Because the point is so nearly related to the one just disposed of, we will in this connection consider an objection urged to the judgment. The trial court charged that no proof had been adduced on the issue of actual damages and directed the jury to find against the plaintiff on that count. He did, however, submit the issue of whether plaintiff owed defendants or defendants owed plaintiff at the date in question, and allowed a recovery of such sum and interest as they might find defendants to be due plaintiff, and in addition thereto exemplary damages in case they found that plaintiff had been debarred from his room as alleged.
We have already seen that the allegations as to the balance thus due will not support a verdict for exemplary damages. This being true, the judgment must inevitably be reversed, for the reason that no judgment for exemplary damages may be allowed to stand unless some sum in actual damages is also found. Garson v. Texas Installment Co., 34 S.W. Rep., 762; Jones v. Matthews,75 Tex. 1. *Page 390
Where the actual damages are reduced by the proof to a mere nominal sum there is generally no ground for the recovery of punitory damages. 1 Suth. on Dam., p. 748.
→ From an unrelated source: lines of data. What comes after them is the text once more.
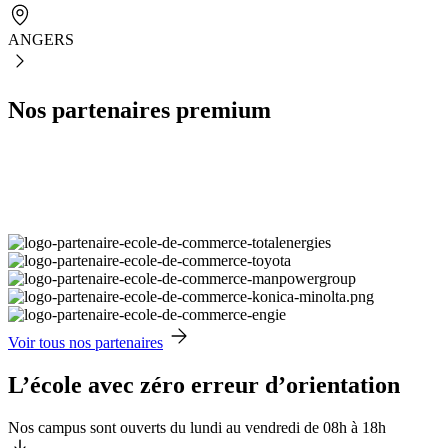
ANGERS
Nos partenaires premium
Voir tous nos partenaires
L’école avec zéro erreur d’orientation
Nos campus sont ouverts du lundi au vendredi de 08h à 18h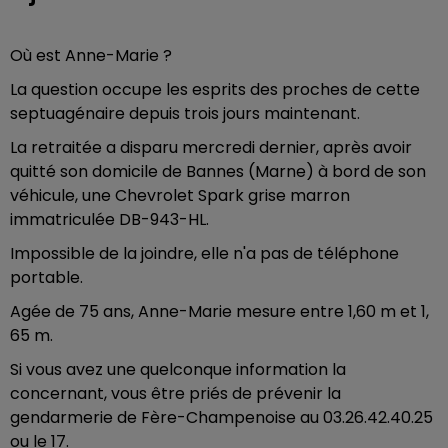
Où est Anne-Marie ?
La question occupe les esprits des proches de cette
septuagénaire depuis trois jours maintenant.
La retraitée a disparu mercredi dernier, après avoir
quitté son domicile de Bannes (Marne) à bord de son
véhicule, une Chevrolet Spark grise marron
immatriculée DB-943-HL.
Impossible de la joindre, elle n'a pas de téléphone
portable.
Agée de 75 ans, Anne-Marie mesure entre 1,60 m et 1,
65 m.
Si vous avez une quelconque information la
concernant, vous être priés de prévenir la
gendarmerie de Fère-Champenoise au 03.26.42.40.25
ou le 17.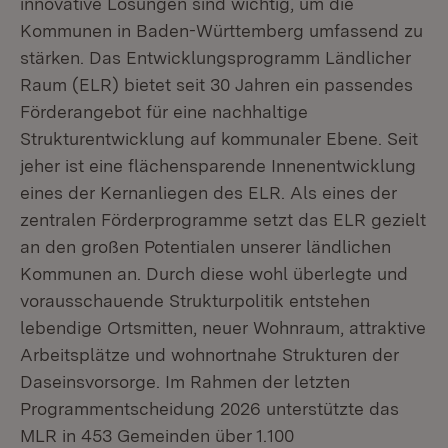
innovative Lösungen sind wichtig, um die
Kommunen in Baden-Württemberg umfassend zu
stärken. Das Entwicklungsprogramm Ländlicher
Raum (ELR) bietet seit 30 Jahren ein passendes
Förderangebot für eine nachhaltige
Strukturentwicklung auf kommunaler Ebene. Seit
jeher ist eine flächensparende Innenentwicklung
eines der Kernanliegen des ELR. Als eines der
zentralen Förderprogramme setzt das ELR gezielt
an den großen Potentialen unserer ländlichen
Kommunen an. Durch diese wohl überlegte und
vorausschauende Strukturpolitik entstehen
lebendige Ortsmitten, neuer Wohnraum, attraktive
Arbeitsplätze und wohnortnahe Strukturen der
Daseinsvorsorge. Im Rahmen der letzten
Programmentscheidung 2026 unterstützte das
MLR in 453 Gemeinden über 1.100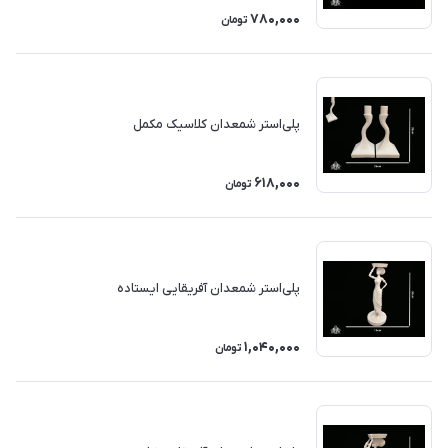
780,000
تومان
پلی‌استر شمعدان کلاسیک مکمل
618,000
تومان
پلی‌استر شمعدان آفریقایی ایستاده
1,040,000
تومان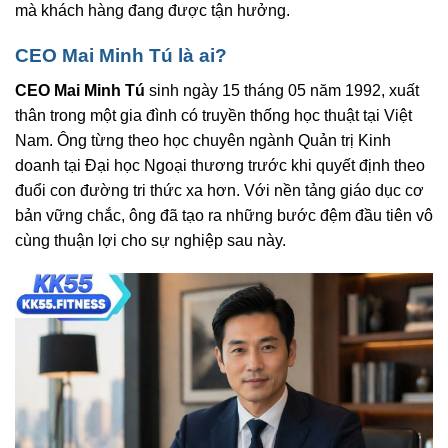
mà khách hàng đang được tận hưởng.
CEO Mai Minh Tú là ai?
CEO Mai Minh Tú
sinh ngày 15 tháng 05 năm 1992, xuất
thân trong một gia đình có truyền thống học thuật tại Việt
Nam. Ông từng theo học chuyên ngành Quản trị Kinh
doanh tại Đại học Ngoại thương trước khi quyết định theo
đuổi con đường tri thức xa hơn. Với nền tảng giáo dục cơ
bản vững chắc, ông đã tạo ra những bước đệm đầu tiên vô
cùng thuận lợi cho sự nghiệp sau này.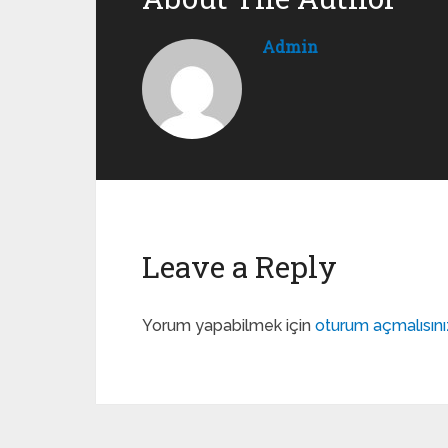
Admin
Leave a Reply
Yorum yapabilmek için
oturum açmalısını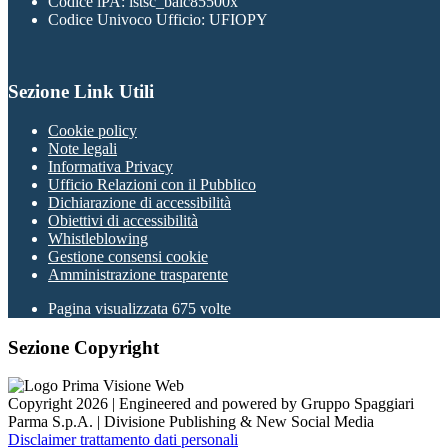
Codice iPA: istsc_baic85500x
Codice Univoco Ufficio: UFIOPY
Sezione Link Utili
Cookie policy
Note legali
Informativa Privacy
Ufficio Relazioni con il Pubblico
Dichiarazione di accessibilità
Obiettivi di accessibilità
Whistleblowing
Gestione consensi cookie
Amministrazione trasparente
Pagina visualizzata
675
volte
Sezione Copyright
Copyright 2026 | Engineered and powered by Gruppo Spaggiari
Parma S.p.A. | Divisione Publishing & New Social Media
Disclaimer trattamento dati personali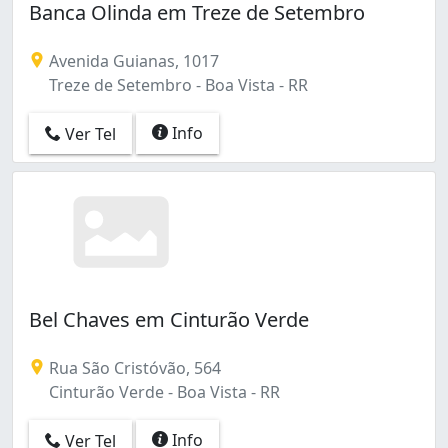
Banca Olinda em Treze de Setembro
Avenida Guianas, 1017
Treze de Setembro - Boa Vista - RR
Info
Ver Tel
Bel Chaves em Cinturão Verde
Rua São Cristóvão, 564
Cinturão Verde - Boa Vista - RR
Info
Ver Tel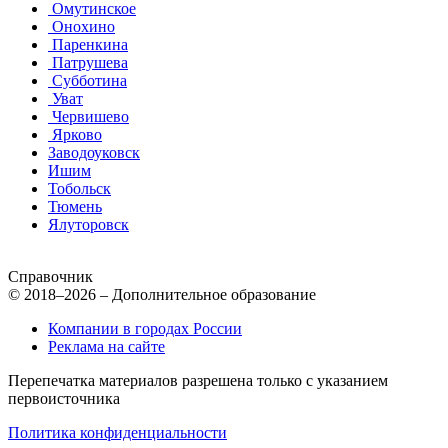
Омутинское
Онохино
Паренкина
Патрушева
Субботина
Уват
Червишево
Ярково
Заводоуковск
Ишим
Тобольск
Тюмень
Ялуторовск
Справочник
© 2018–2026 – Дополнительное образование
Компании в городах России
Реклама на сайте
Перепечатка материалов разрешена только с указанием
первоисточника
Политика конфиденциальности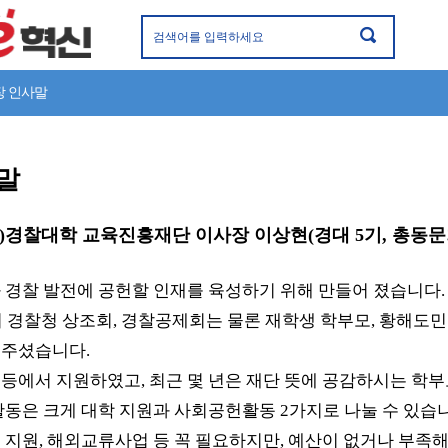
장 인사말
말
재)경찰대학 교육진흥재단 이사장 이상현(경대 5기, 총동문
 경찰 발전에 공헌할 인재를 육성하기 위해 만들어 졌습니다.
립시 경찰청 상조회, 경찰공제회는 물론 재학생 학부모, 황해도
 주셨습니다.
등에서 지원하였고, 최근 몇 년은 재단 뜻에 공감하시는 학
활동은 크게 대학 지원과 사회공헌활동 2가지로 나눌 수 있습
 지원, 해외교류사업 등 꼭 필요하지만, 예산이 없거나 부족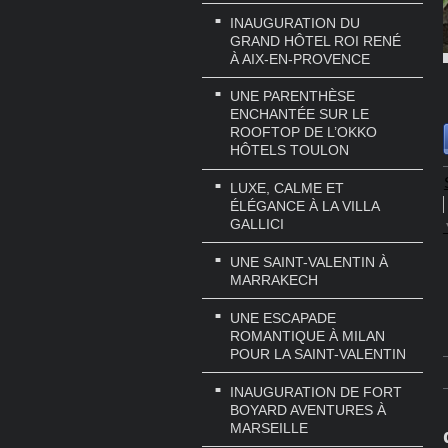
INAUGURATION DU
GRAND HÔTEL ROI RENÉ
À AIX-EN-PROVENCE
UNE PARENTHÈSE
ENCHANTÉE SUR LE
ROOFTOP DE L’OKKO
HÔTELS TOULON
LUXE, CALME ET
ÉLÉGANCE À LA VILLA
GALLICI
UNE SAINT-VALENTIN À
MARRAKECH
UNE ESCAPADE
ROMANTIQUE À MILAN
POUR LA SAINT-VALENTIN
INAUGURATION DE FORT
BOYARD AVENTURES À
MARSEILLE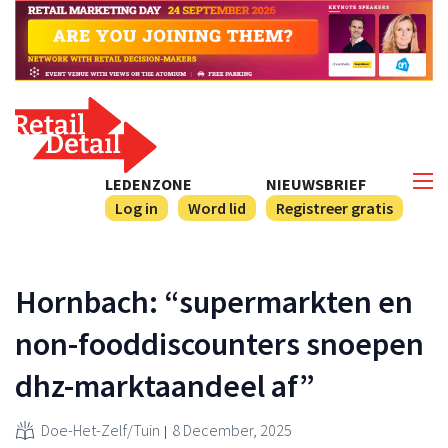
LEDENZONE
NIEUWSBRIEF
Log in
Word lid
Registreer gratis
Hornbach: “supermarkten en
non-fooddiscounters snoepen
dhz-marktaandeel af”
Doe-Het-Zelf/Tuin
8 December, 2025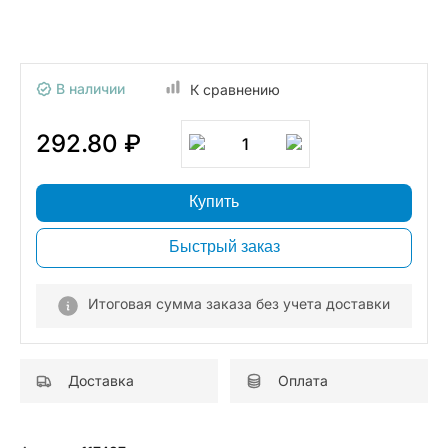
В наличии
К сравнению
292.80 ₽
1
Купить
Быстрый заказ
Итоговая сумма заказа без учета доставки
Доставка
Оплата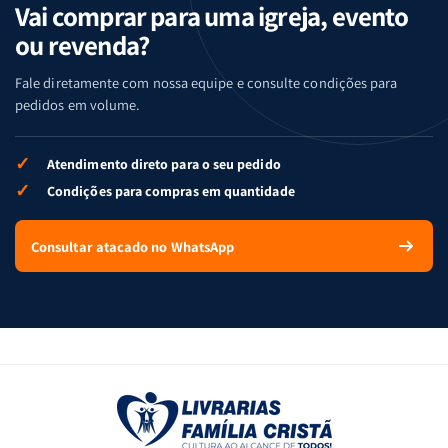
Vai comprar para uma igreja, evento
ou revenda?
Fale diretamente com nossa equipe e consulte condições para
pedidos em volume.
✓
Atendimento direto para o seu pedido
✓
Condições para compras em quantidade
Consultar atacado no WhatsApp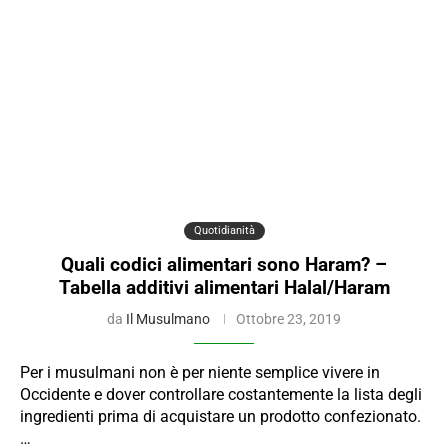
Quotidianità
Quali codici alimentari sono Haram? –
Tabella additivi alimentari Halal/Haram
da
Il Musulmano
Ottobre 23, 2019
Per i musulmani non è per niente semplice vivere in
Occidente e dover controllare costantemente la lista degli
ingredienti prima di acquistare un prodotto confezionato.
…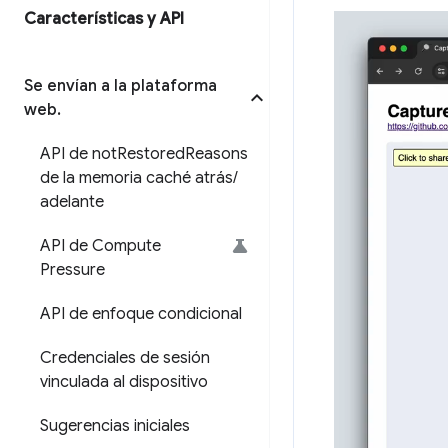
Características y API
Se envían a la plataforma
web
.
API de not
Restored
Reasons
de la memoria caché atrás
/
adelante
API de Compute
Pressure
API de enfoque condicional
Credenciales de sesión
vinculada al dispositivo
Sugerencias iniciales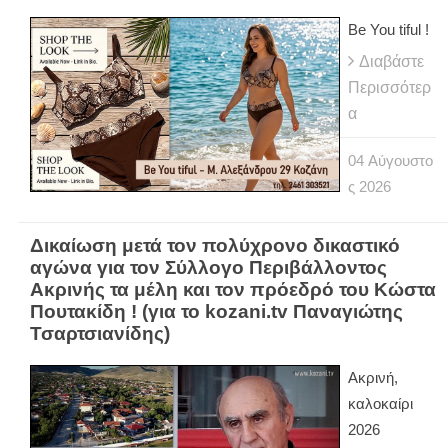
Be You tiful !
Διαβάστε
Περισσότερ
α
04
Αύγουστο
ς
2026
Δικαίωση μετά τον πολύχρονο δικαστικό
αγώνα για τον Σύλλογο Περιβάλλοντος
Ακρινής τα μέλη και τον πρόεδρό του Κώστα
Πουτακίδη ! (για το kozani.tv Παναγιώτης
Τσαρτσιανίδης)
Ακρινή,
καλοκαίρι
2026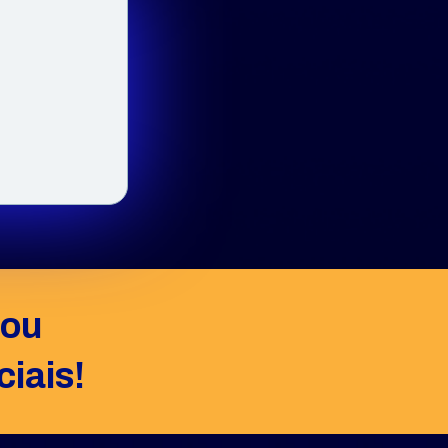
ou 
iais!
As between the plaintiff's demand for the balance of $71.10 and defendants' answer that they had paid out for him more than they had received from him, the issue was one of mere balancing of opposing accounts, and eliminating such items as were shown to be erroneous. In such a controversy a special exception entitles either party to have the opposing claim properly itemized.
Such an exception was urged by defendants here to so much of plaintiff's petition as sought to set up the claim for a balance of $71.10. Upon this point there was a general allegation that at various times between December, 1901, and March, 1902, plaintiff had placed with defendants sums of money aggregating $335.35. The items going to make up this aggregate sum were not alleged in the body of the pleading, nor were the dates so alleged. The petition, however, referred in that connection to an attached exhibit in aid of it. This exhibit contained five items of debit against Malin Browder; two cash items, one for $15, the other for $20, the dates being given. The other three items were checks, the exhibit describing them by number, series, letter and date, each being for the sum of $100. The petition alleged the deposit of money contained no allegation with respect to checks, nor was it alleged that they were accepted or cashed by defendants.
The exception demanded more specific allegations in these respects, the point being made that the exhibit could not supply substantive and necessary allegations which the pleading lacked. The proposition seems to be well sustained by authority. Burks v. Watson, 48 Tex. 115; Thompson v. Eanes, 32 Tex. 194 [32 Tex. 194]; Pool v. Sandford, 52 Tex. 634.
It is believed that what has been said renders it unnecessary to notice in detail any of the remaining assignments. If the matters complained of in them are error they are not such as are likely to arise on another trial.
For the errors indicated the judgment is reversed and the cause remanded.